How much such private domain issues affect the public arena is often the criteria the Court uses in interest assessment. Nagel pointed out that the Lawrence case suggests that "legalizing homosexual sodomy will not lead to any destructive consequences for family life," Nagel said. Homosexuality may change the community culture, Nagel said, but it does not necessarily mean marriage needs to be protected.
Great social purposes, Nagel said, cannot be ranked by judges. These ideals are cultural and change with time. Courts must take avenues other than interest assessment into consideration when defining law, but it is possible that some laws are delineated by current social views. "The courts are not deferring to extraneous judgments about social utility and moral aspiration. They are making room for an aspect of constitutional self-definition that is inherently political and cultural," Nagel concluded.

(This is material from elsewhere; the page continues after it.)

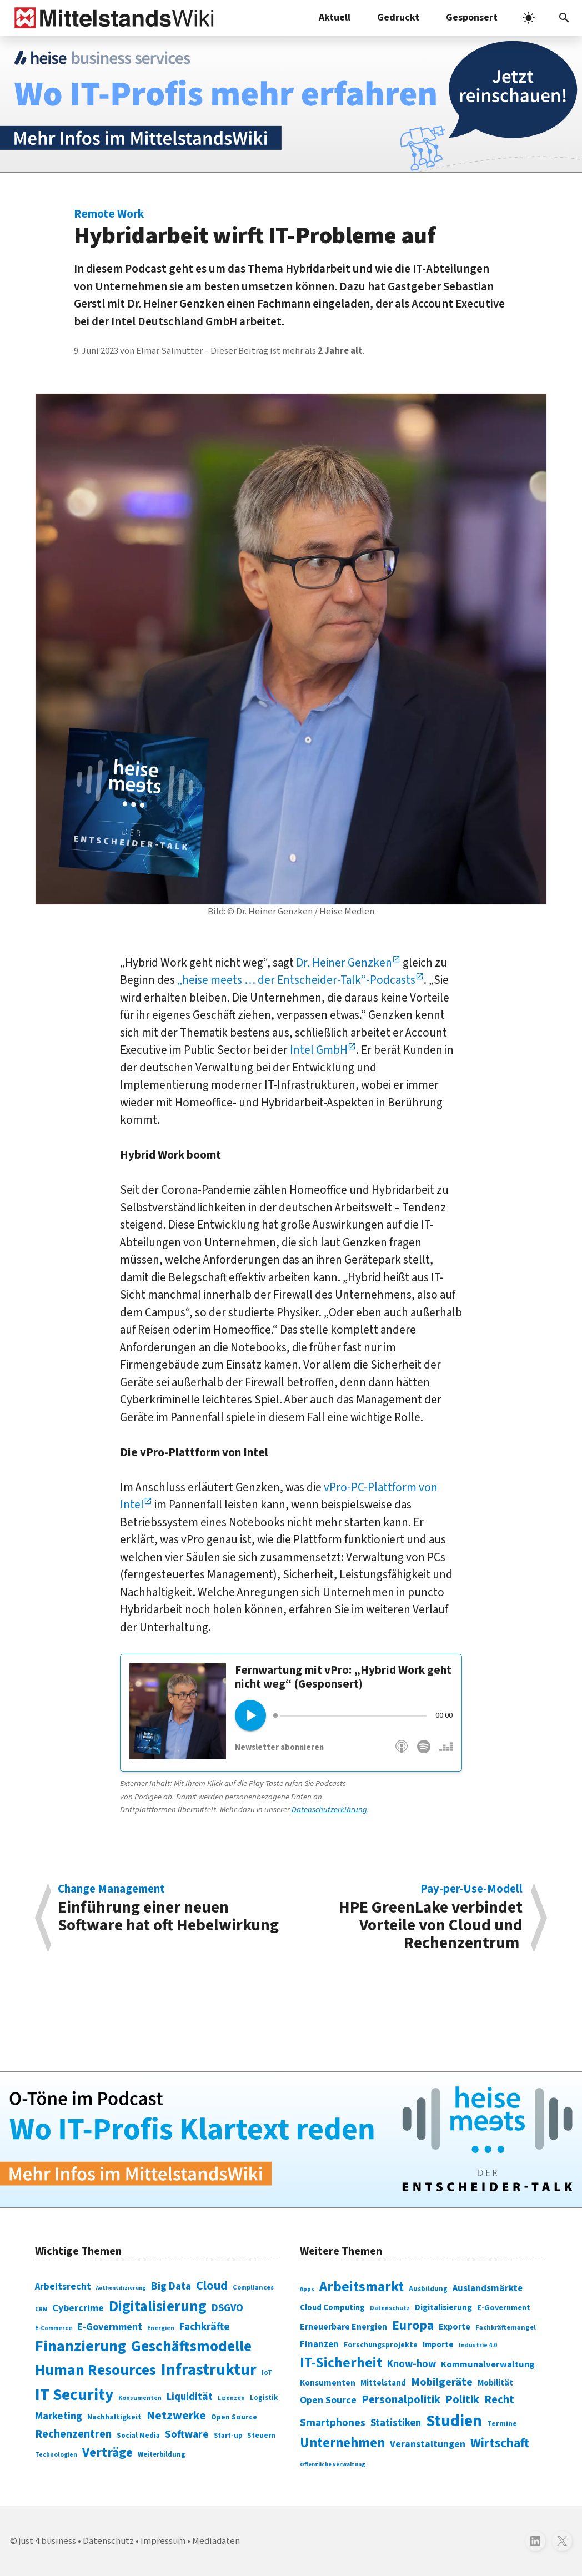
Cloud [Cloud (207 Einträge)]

Robert Nagel is the author of four books and over 50 law review articles and has contributed to the popular debate on such critical constitutional issues as free speech, hate codes and federalism in publications such as The New Republic , the Wall Street Journal and the Washington Monthly . Much of his work has focused on the judiciary and its interpretation of the Constitution in the wider context of American political culture, including his two earlier books, Constitutional Cultures: The Mentality and Consequences of Judicial Review (Cal. 1989) and Judicial Power and American Character: Censoring Ourselves in an Anxious Age (Oxford 1994). He is a fellow of the American Academy of Arts & Sciences and was formerly the Director of the Byron R. White Center for the Study of American Constitutional Law.
The Brainerd Currie Memorial Lecture is a lecture series that began over 25 years ago to honor Professor Brainerd Currie, a noted scholar who was best known for his introduction of the concept of governmental interest analysis to the field of conflict of laws. Recent lecturers in this series include Sanford Levinson, Robert Post, Robert Litan, Martha Minow, Bob Ellickson, Sir Kenneth Keith, Franklin Zimring, Jon Elster, Ernest Weinrib, Margaret Jane Radin and Janet Halley. The purpose of the series is for a noted scholar to provide a distinguished public lecture, along with a substantial manuscript for publication in the Duke Law Journal.